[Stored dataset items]
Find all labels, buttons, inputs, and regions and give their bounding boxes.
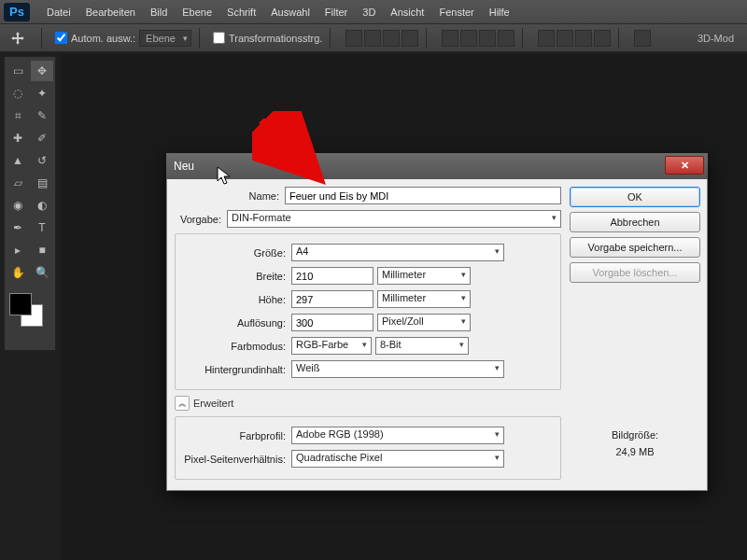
image-size-value: 24,9 MB — [612, 444, 658, 461]
eraser-tool[interactable]: ▱ — [7, 173, 29, 193]
preset-dropdown[interactable]: DIN-Formate — [227, 210, 561, 228]
brush-tool[interactable]: ✐ — [31, 128, 53, 148]
close-icon: ✕ — [681, 160, 689, 172]
eyedropper-tool[interactable]: ✎ — [31, 105, 53, 126]
align-icon[interactable] — [345, 30, 362, 47]
aspect-label: Pixel-Seitenverhältnis: — [181, 454, 291, 465]
menu-hilfe[interactable]: Hilfe — [482, 5, 517, 20]
cancel-button[interactable]: Abbrechen — [570, 212, 700, 232]
move-tool[interactable]: ✥ — [31, 61, 53, 81]
height-input[interactable] — [291, 290, 374, 308]
advanced-toggle[interactable]: ︽ Erweitert — [175, 396, 561, 411]
app-logo: Ps — [4, 3, 30, 21]
distribute-icon[interactable] — [557, 30, 573, 47]
distribute-icons — [442, 30, 514, 47]
heal-tool[interactable]: ✚ — [7, 128, 29, 148]
menu-schrift[interactable]: Schrift — [219, 5, 263, 20]
options-bar: Autom. ausw.: Ebene Transformationsstrg.… — [0, 24, 747, 52]
image-size-label: Bildgröße: — [612, 427, 658, 444]
blur-tool[interactable]: ◉ — [7, 195, 29, 216]
transform-controls-label: Transformationsstrg. — [229, 33, 322, 44]
colormode-dropdown[interactable]: RGB-Farbe — [291, 337, 372, 355]
toolbox: ▭ ✥ ◌ ✦ ⌗ ✎ ✚ ✐ ▲ ↺ ▱ ▤ ◉ ◐ ✒ T ▸ ■ ✋ 🔍 — [4, 56, 56, 351]
3d-mode-label: 3D-Mod — [698, 33, 740, 44]
name-label: Name: — [175, 190, 285, 202]
colorprofile-dropdown[interactable]: Adobe RGB (1998) — [291, 427, 504, 444]
stamp-tool[interactable]: ▲ — [7, 150, 29, 171]
color-swatches[interactable] — [7, 290, 53, 328]
path-tool[interactable]: ▸ — [7, 240, 29, 260]
history-brush-tool[interactable]: ↺ — [31, 150, 53, 171]
3d-icon[interactable] — [634, 30, 651, 47]
lasso-tool[interactable]: ◌ — [7, 83, 29, 104]
height-label: Höhe: — [181, 294, 291, 305]
dialog-title: Neu — [172, 160, 194, 173]
menu-bearbeiten[interactable]: Bearbeiten — [78, 5, 143, 20]
chevron-up-icon: ︽ — [175, 396, 190, 411]
menu-fenster[interactable]: Fenster — [431, 5, 481, 20]
transform-controls-checkbox[interactable] — [213, 32, 225, 44]
distribute-icon[interactable] — [538, 30, 555, 47]
save-preset-button[interactable]: Vorgabe speichern... — [570, 237, 700, 258]
name-input[interactable] — [285, 187, 561, 204]
menu-ansicht[interactable]: Ansicht — [383, 5, 431, 20]
menu-3d[interactable]: 3D — [355, 5, 383, 20]
menu-datei[interactable]: Datei — [39, 5, 78, 20]
zoom-tool[interactable]: 🔍 — [31, 262, 53, 283]
colorprofile-label: Farbprofil: — [181, 430, 291, 441]
auto-select-label: Autom. ausw.: — [71, 33, 135, 44]
width-unit-dropdown[interactable]: Millimeter — [377, 267, 471, 285]
colormode-label: Farbmodus: — [181, 341, 291, 352]
preset-label: Vorgabe: — [175, 214, 227, 225]
align-icon[interactable] — [402, 30, 418, 47]
menu-filter[interactable]: Filter — [317, 5, 355, 20]
width-label: Breite: — [181, 271, 291, 282]
pen-tool[interactable]: ✒ — [7, 217, 29, 238]
align-icon[interactable] — [383, 30, 400, 47]
resolution-label: Auflösung: — [181, 317, 291, 329]
distribute-icon[interactable] — [498, 30, 514, 47]
background-dropdown[interactable]: Weiß — [291, 360, 504, 378]
gradient-tool[interactable]: ▤ — [31, 173, 53, 193]
hand-tool[interactable]: ✋ — [7, 262, 29, 283]
distribute-icon[interactable] — [575, 30, 592, 47]
move-tool-icon — [7, 28, 28, 49]
advanced-label: Erweitert — [193, 398, 233, 409]
main-menu-bar: Ps Datei Bearbeiten Bild Ebene Schrift A… — [0, 0, 747, 24]
aspect-dropdown[interactable]: Quadratische Pixel — [291, 450, 504, 468]
crop-tool[interactable]: ⌗ — [7, 105, 29, 126]
quickmask-toggle[interactable] — [7, 333, 29, 346]
align-icons — [345, 30, 418, 47]
delete-preset-button[interactable]: Vorgabe löschen... — [570, 262, 700, 283]
distribute-icon[interactable] — [460, 30, 477, 47]
distribute-icon[interactable] — [442, 30, 458, 47]
dialog-titlebar[interactable]: Neu ✕ — [166, 153, 708, 179]
new-document-dialog: Neu ✕ Name: Vorgabe: DIN-Formate Größe: … — [166, 153, 708, 491]
shape-tool[interactable]: ■ — [31, 240, 53, 260]
resolution-unit-dropdown[interactable]: Pixel/Zoll — [377, 314, 471, 331]
menu-auswahl[interactable]: Auswahl — [263, 5, 317, 20]
type-tool[interactable]: T — [31, 217, 53, 238]
menu-bild[interactable]: Bild — [143, 5, 175, 20]
auto-select-target-dropdown[interactable]: Ebene — [139, 30, 191, 47]
height-unit-dropdown[interactable]: Millimeter — [377, 290, 471, 308]
size-dropdown[interactable]: A4 — [291, 244, 504, 261]
close-button[interactable]: ✕ — [665, 156, 704, 175]
bitdepth-dropdown[interactable]: 8-Bit — [375, 337, 469, 355]
marquee-tool[interactable]: ▭ — [7, 61, 29, 81]
background-label: Hintergrundinhalt: — [181, 364, 291, 375]
wand-tool[interactable]: ✦ — [31, 83, 53, 104]
size-label: Größe: — [181, 247, 291, 259]
distribute2-icons — [538, 30, 611, 47]
width-input[interactable] — [291, 267, 374, 285]
ok-button[interactable]: OK — [570, 187, 700, 207]
distribute-icon[interactable] — [594, 30, 611, 47]
resolution-input[interactable] — [291, 314, 374, 331]
screenmode-toggle[interactable] — [31, 333, 53, 346]
distribute-icon[interactable] — [479, 30, 496, 47]
align-icon[interactable] — [364, 30, 381, 47]
dodge-tool[interactable]: ◐ — [31, 195, 53, 216]
menu-ebene[interactable]: Ebene — [175, 5, 219, 20]
auto-select-checkbox[interactable] — [55, 32, 67, 44]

**TASK ITEM:** Leaving the pictures out, set down all of the data again exactly.

**WRITTEN ANSWER:**
Find all labels, buttons, inputs, and regions and give their bounding boxes.
image-size-value: 24,9 MB — [612, 444, 658, 461]
eraser-tool[interactable]: ▱ — [7, 173, 29, 193]
preset-dropdown[interactable]: DIN-Formate — [227, 210, 561, 228]
brush-tool[interactable]: ✐ — [31, 128, 53, 148]
close-icon: ✕ — [681, 160, 689, 172]
eyedropper-tool[interactable]: ✎ — [31, 105, 53, 126]
align-icon[interactable] — [345, 30, 362, 47]
aspect-label: Pixel-Seitenverhältnis: — [181, 454, 291, 465]
menu-hilfe[interactable]: Hilfe — [482, 5, 517, 20]
cancel-button[interactable]: Abbrechen — [570, 212, 700, 232]
move-tool[interactable]: ✥ — [31, 61, 53, 81]
height-input[interactable] — [291, 290, 374, 308]
advanced-toggle[interactable]: ︽ Erweitert — [175, 396, 561, 411]
app-logo: Ps — [4, 3, 30, 21]
distribute-icon[interactable] — [557, 30, 573, 47]
distribute-icons — [442, 30, 514, 47]
heal-tool[interactable]: ✚ — [7, 128, 29, 148]
menu-schrift[interactable]: Schrift — [219, 5, 263, 20]
options-bar: Autom. ausw.: Ebene Transformationsstrg.… — [0, 24, 747, 52]
image-size-label: Bildgröße: — [612, 427, 658, 444]
blur-tool[interactable]: ◉ — [7, 195, 29, 216]
transform-controls-label: Transformationsstrg. — [229, 33, 322, 44]
colormode-dropdown[interactable]: RGB-Farbe — [291, 337, 372, 355]
toolbox: ▭ ✥ ◌ ✦ ⌗ ✎ ✚ ✐ ▲ ↺ ▱ ▤ ◉ ◐ ✒ T ▸ ■ ✋ 🔍 — [4, 56, 56, 351]
3d-mode-label: 3D-Mod — [698, 33, 740, 44]
name-label: Name: — [175, 190, 285, 202]
colorprofile-dropdown[interactable]: Adobe RGB (1998) — [291, 427, 504, 444]
stamp-tool[interactable]: ▲ — [7, 150, 29, 171]
color-swatches[interactable] — [7, 290, 53, 328]
path-tool[interactable]: ▸ — [7, 240, 29, 260]
history-brush-tool[interactable]: ↺ — [31, 150, 53, 171]
3d-icon[interactable] — [634, 30, 651, 47]
lasso-tool[interactable]: ◌ — [7, 83, 29, 104]
height-label: Höhe: — [181, 294, 291, 305]
dialog-title: Neu — [172, 160, 194, 173]
menu-bearbeiten[interactable]: Bearbeiten — [78, 5, 143, 20]
chevron-up-icon: ︽ — [175, 396, 190, 411]
menu-fenster[interactable]: Fenster — [431, 5, 481, 20]
transform-controls-checkbox[interactable] — [213, 32, 225, 44]
distribute-icon[interactable] — [538, 30, 555, 47]
save-preset-button[interactable]: Vorgabe speichern... — [570, 237, 700, 258]
name-input[interactable] — [285, 187, 561, 204]
menu-ansicht[interactable]: Ansicht — [383, 5, 431, 20]
menu-3d[interactable]: 3D — [355, 5, 383, 20]
menu-datei[interactable]: Datei — [39, 5, 78, 20]
zoom-tool[interactable]: 🔍 — [31, 262, 53, 283]
colorprofile-label: Farbprofil: — [181, 430, 291, 441]
auto-select-label: Autom. ausw.: — [71, 33, 135, 44]
width-unit-dropdown[interactable]: Millimeter — [377, 267, 471, 285]
colormode-label: Farbmodus: — [181, 341, 291, 352]
preset-label: Vorgabe: — [175, 214, 227, 225]
align-icon[interactable] — [402, 30, 418, 47]
menu-filter[interactable]: Filter — [317, 5, 355, 20]
width-label: Breite: — [181, 271, 291, 282]
pen-tool[interactable]: ✒ — [7, 217, 29, 238]
align-icon[interactable] — [383, 30, 400, 47]
resolution-label: Auflösung: — [181, 317, 291, 329]
distribute-icon[interactable] — [498, 30, 514, 47]
background-dropdown[interactable]: Weiß — [291, 360, 504, 378]
gradient-tool[interactable]: ▤ — [31, 173, 53, 193]
hand-tool[interactable]: ✋ — [7, 262, 29, 283]
distribute-icon[interactable] — [575, 30, 592, 47]
move-tool-icon — [7, 28, 28, 49]
advanced-label: Erweitert — [193, 398, 233, 409]
main-menu-bar: Ps Datei Bearbeiten Bild Ebene Schrift A… — [0, 0, 747, 24]
aspect-dropdown[interactable]: Quadratische Pixel — [291, 450, 504, 468]
crop-tool[interactable]: ⌗ — [7, 105, 29, 126]
quickmask-toggle[interactable] — [7, 333, 29, 346]
align-icons — [345, 30, 418, 47]
delete-preset-button[interactable]: Vorgabe löschen... — [570, 262, 700, 283]
distribute-icon[interactable] — [460, 30, 477, 47]
distribute-icon[interactable] — [442, 30, 458, 47]
dialog-titlebar[interactable]: Neu ✕ — [166, 153, 708, 179]
new-document-dialog: Neu ✕ Name: Vorgabe: DIN-Formate Größe: … — [166, 153, 708, 491]
shape-tool[interactable]: ■ — [31, 240, 53, 260]
resolution-unit-dropdown[interactable]: Pixel/Zoll — [377, 314, 471, 331]
menu-auswahl[interactable]: Auswahl — [263, 5, 317, 20]
type-tool[interactable]: T — [31, 217, 53, 238]
menu-bild[interactable]: Bild — [143, 5, 175, 20]
auto-select-target-dropdown[interactable]: Ebene — [139, 30, 191, 47]
height-unit-dropdown[interactable]: Millimeter — [377, 290, 471, 308]
size-dropdown[interactable]: A4 — [291, 244, 504, 261]
close-button[interactable]: ✕ — [665, 156, 704, 175]
bitdepth-dropdown[interactable]: 8-Bit — [375, 337, 469, 355]
marquee-tool[interactable]: ▭ — [7, 61, 29, 81]
background-label: Hintergrundinhalt: — [181, 364, 291, 375]
wand-tool[interactable]: ✦ — [31, 83, 53, 104]
size-label: Größe: — [181, 247, 291, 259]
distribute2-icons — [538, 30, 611, 47]
width-input[interactable] — [291, 267, 374, 285]
ok-button[interactable]: OK — [570, 187, 700, 207]
distribute-icon[interactable] — [594, 30, 611, 47]
resolution-input[interactable] — [291, 314, 374, 331]
screenmode-toggle[interactable] — [31, 333, 53, 346]
distribute-icon[interactable] — [479, 30, 496, 47]
align-icon[interactable] — [364, 30, 381, 47]
dodge-tool[interactable]: ◐ — [31, 195, 53, 216]
menu-ebene[interactable]: Ebene — [175, 5, 219, 20]
auto-select-checkbox[interactable] — [55, 32, 67, 44]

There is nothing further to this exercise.